Politics: Spoils System
The spoils system refers to the process whereby elected officials reward political supporters with government jobs. The goes back to President Andrew Jackson. The term was meant to be pejorative. It was related to a speech by Senator William L. Marcy who said, “To the victors belong the spoils.”
In a lot of ways, the spoils system makes sense. Once elected, political leaders need subordinates around them who are loyal and will keep the leader’s best interest in mind.
With a campaign just ended, campaign staffers need employment. Conveniently, the leader-elect has jobs to fill. Hard-working campaign staffers can slide into junior-level positions; campaign managers and strategists can be slotted into upper-level positions, and political allies can be given plum jobs as repayment for their public endorsements and behind-the-scenes work securing support from big money donors.
Government organizations still use policy-laden hiring processes to fill jobs; however, those who benefit from the spoils system are often hired in spite of policies and processes designed to ensure fair competition in hiring. When the big boss says to hire someone, that someone gets hired.

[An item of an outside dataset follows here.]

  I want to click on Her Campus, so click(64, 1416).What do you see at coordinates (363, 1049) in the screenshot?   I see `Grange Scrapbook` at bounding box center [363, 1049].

While the spoils system has been prevalent in the federal government, it is also at play in state and local governments as well. Here are some examples of the spoils system at work:
When a candidate for the US presidency wins an election, current and former elected officials of the new president’s political party make up the bulk of the Cabinet. However, awarding supporters with jobs does not end there. Many of the president’s campaign staff are awarded White House jobs and positions at executive branch agencies. After serving as the Barack Obama campaign’s chief strategist, David Axelrod took a job in the White House as Senior Advisor to the President which he held from January 2009 to January 2011. He left the White House to take a job with Obama’s re-election campaign.

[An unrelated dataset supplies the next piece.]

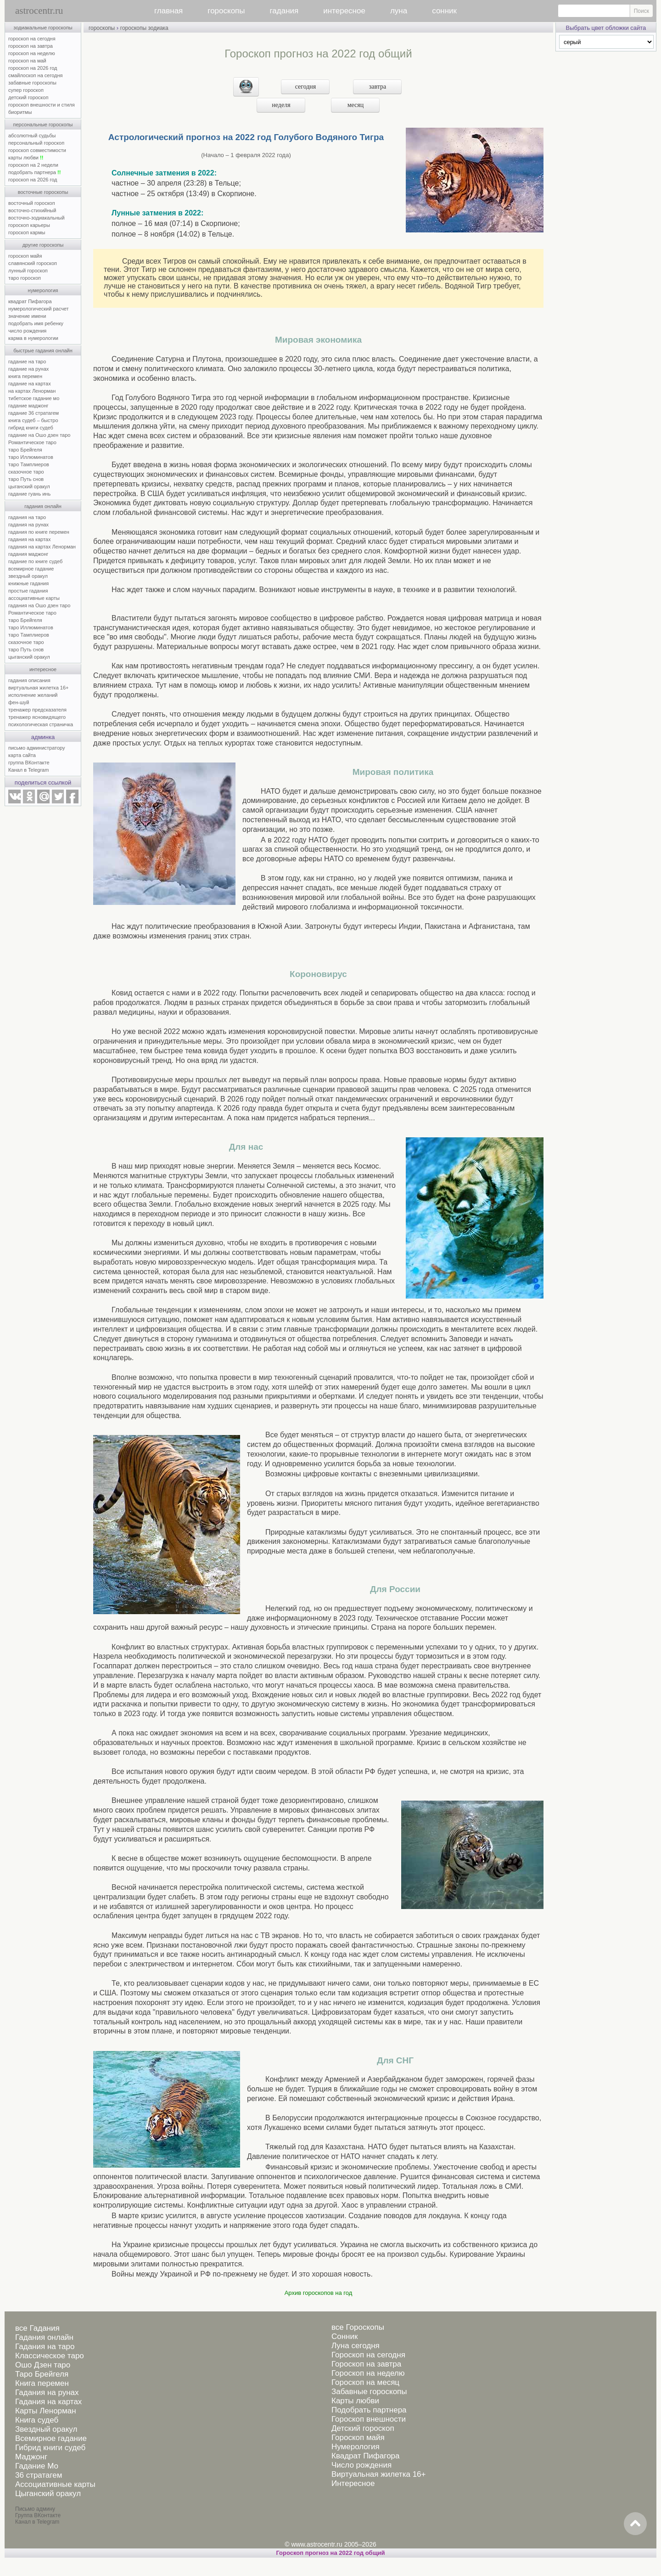 This screenshot has height=2576, width=661. What do you see at coordinates (168, 10) in the screenshot?
I see `главная` at bounding box center [168, 10].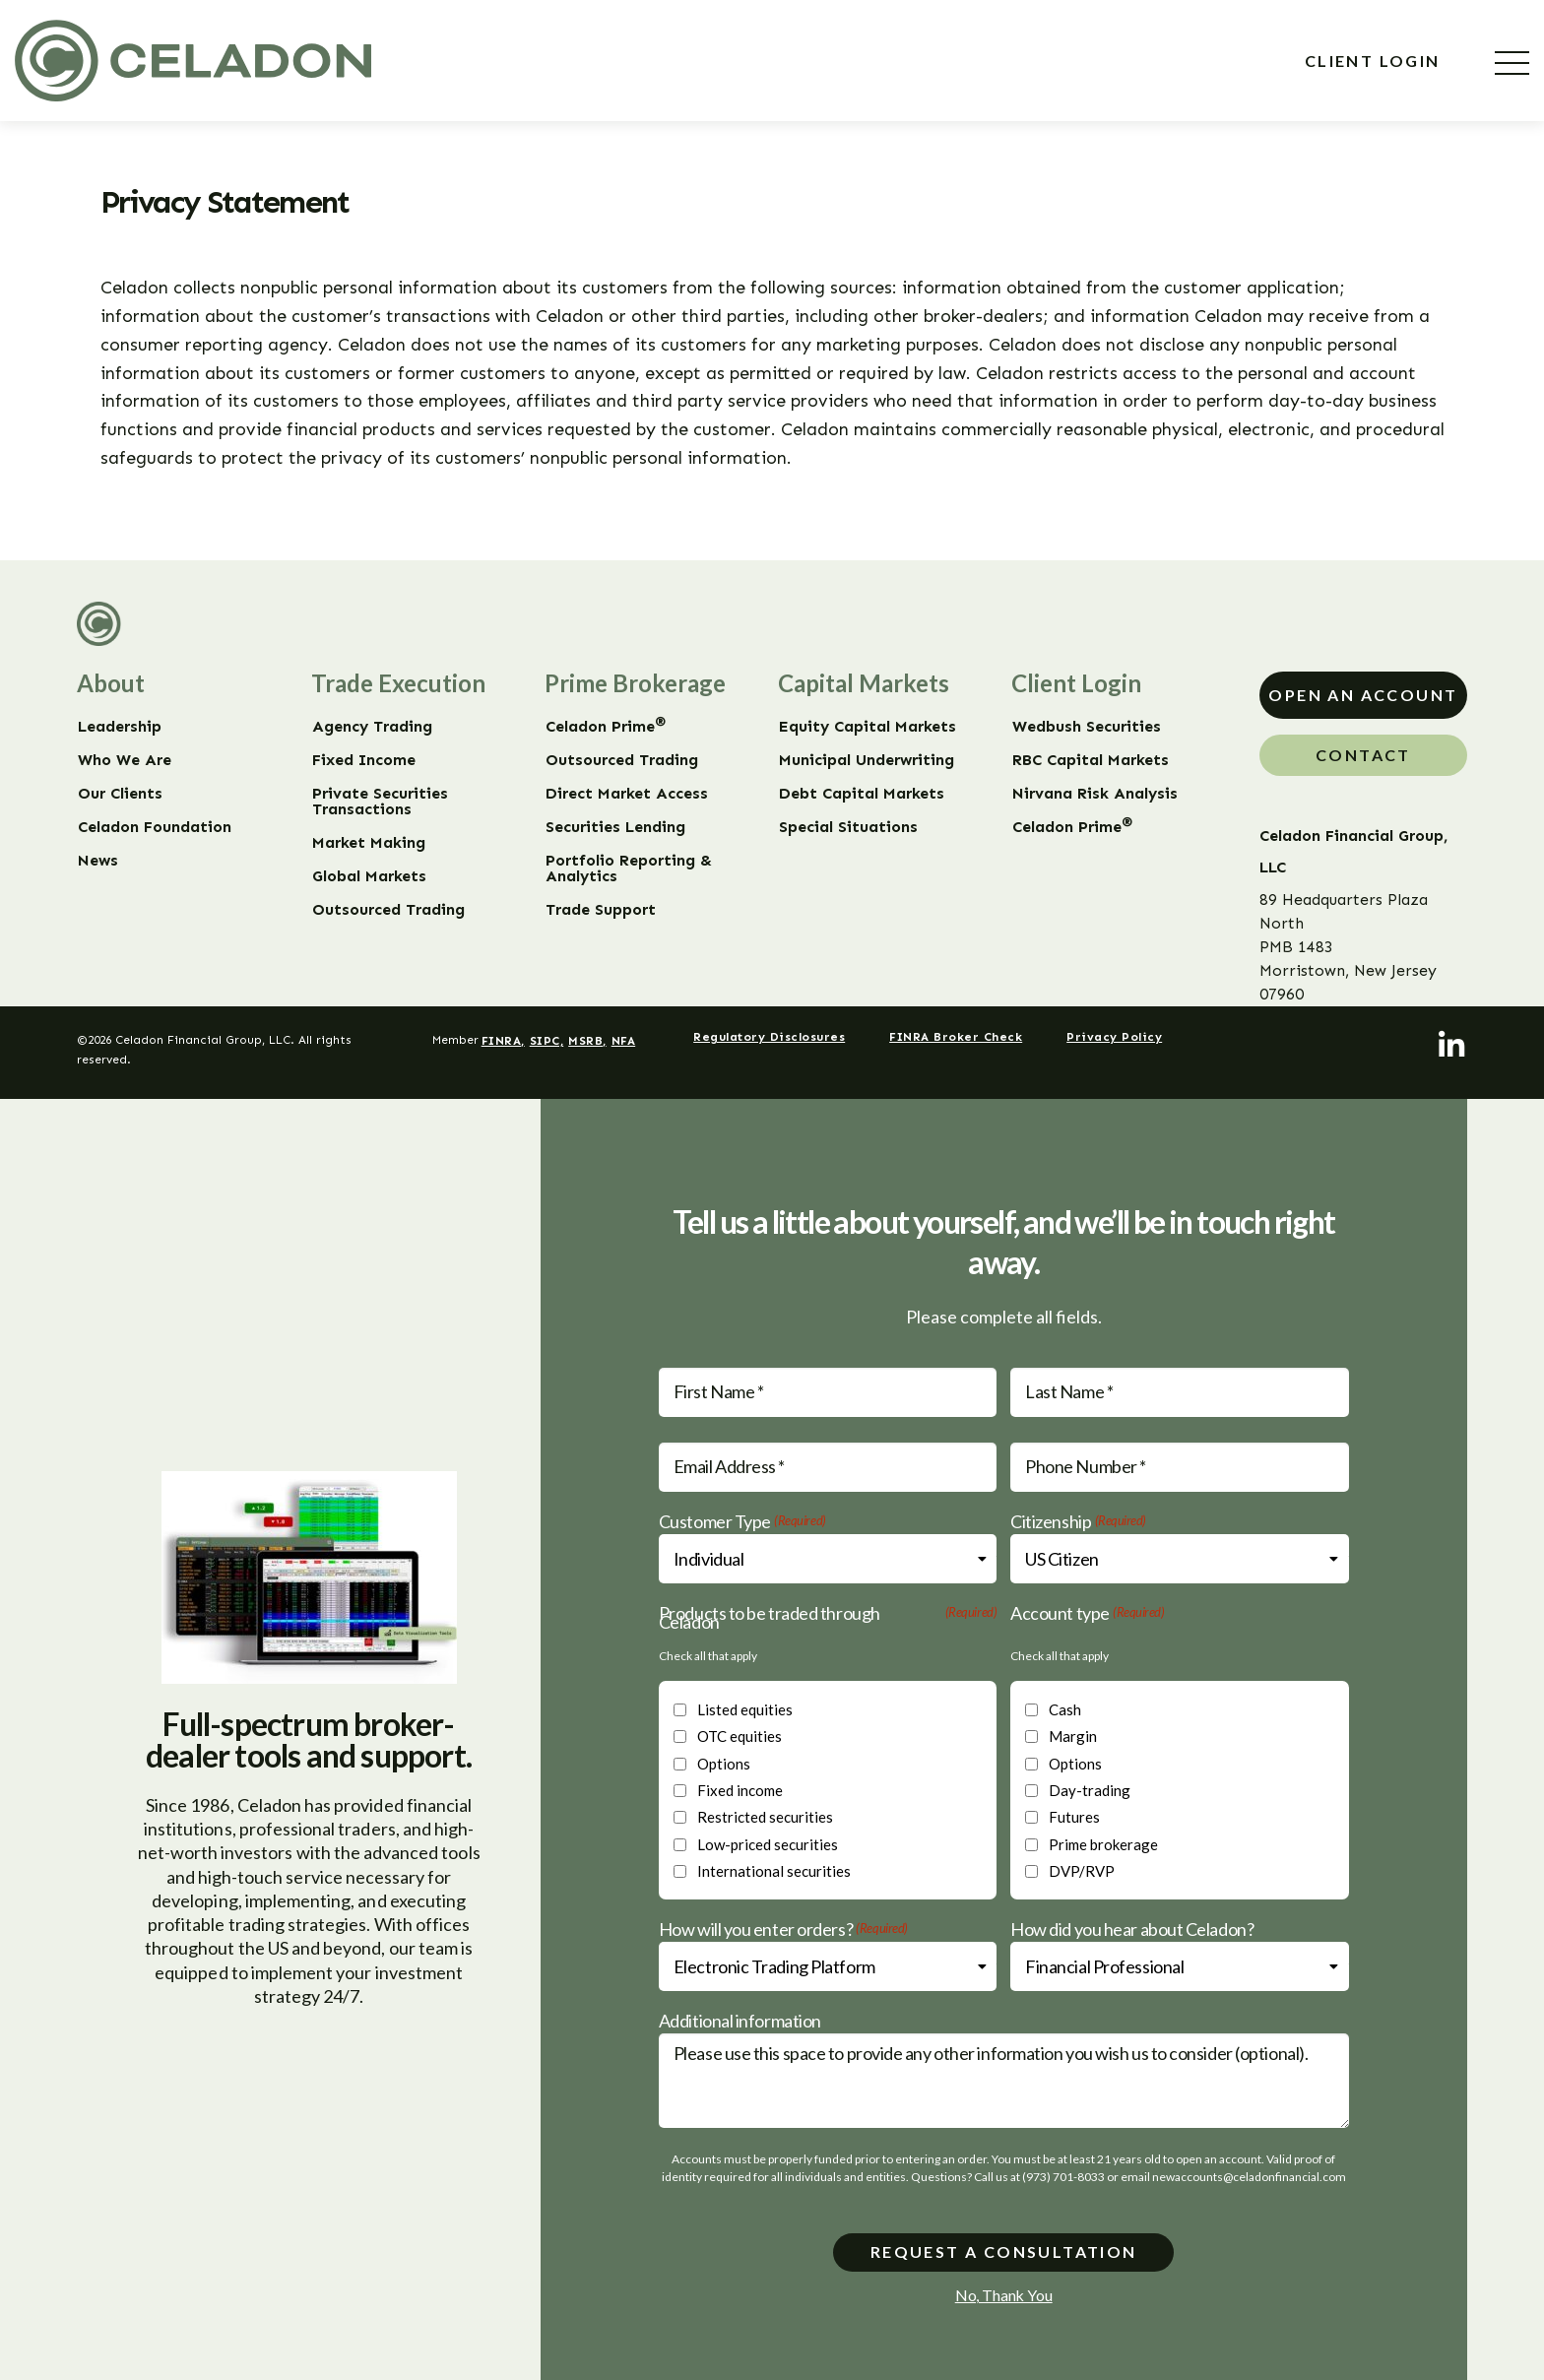 The image size is (1544, 2380). What do you see at coordinates (1004, 2294) in the screenshot?
I see `No, Thank You` at bounding box center [1004, 2294].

After working on numerous campaigns over his career, Karl Rove found himself rewarded with a Senior Adviser position and later Deputy Chief of Staff in the George W. Bush administration after working on several of Bush’s campaigns on his ascension through public offices to the US presidency. Bush called Rove “The Architect” for Rove’s work on Bush’s 2004 reelection campaign against Senator John Kerry.

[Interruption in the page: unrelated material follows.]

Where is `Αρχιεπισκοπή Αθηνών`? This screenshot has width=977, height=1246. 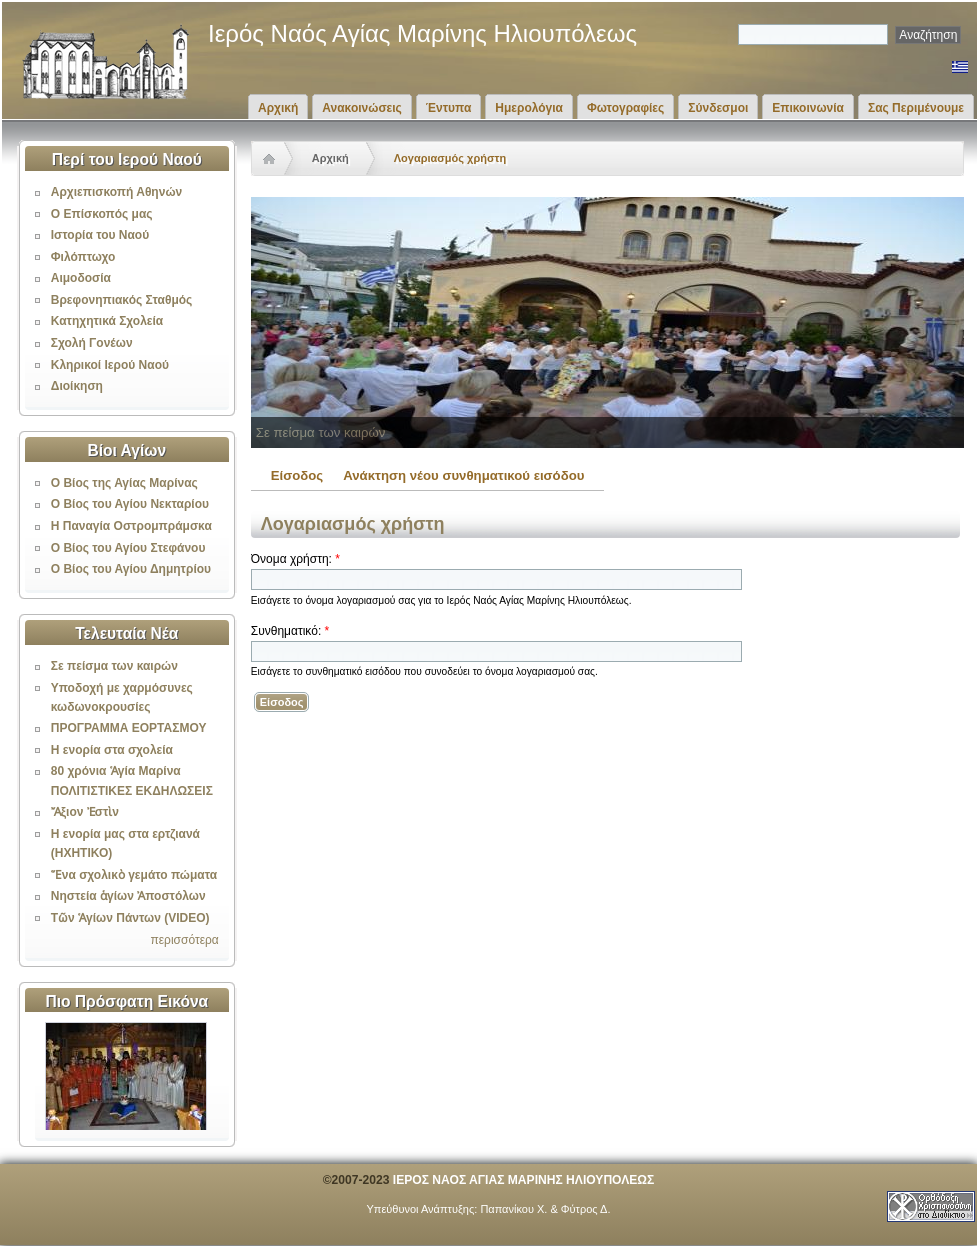 Αρχιεπισκοπή Αθηνών is located at coordinates (116, 192).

The spoils system isn’t limited to presidential politics. Say a citizen is elected as mayor of a large US city. Under the strong mayor form of government, the mayor typically appoints one or more deputy mayors to help run the day-to-day operations of the city while the mayor handles external affairs. The mayor must also appoint department heads. There are plenty of jobs available for the mayor to implement the spoils system. Campaign staffers and relatives of donors may be in line for jobs.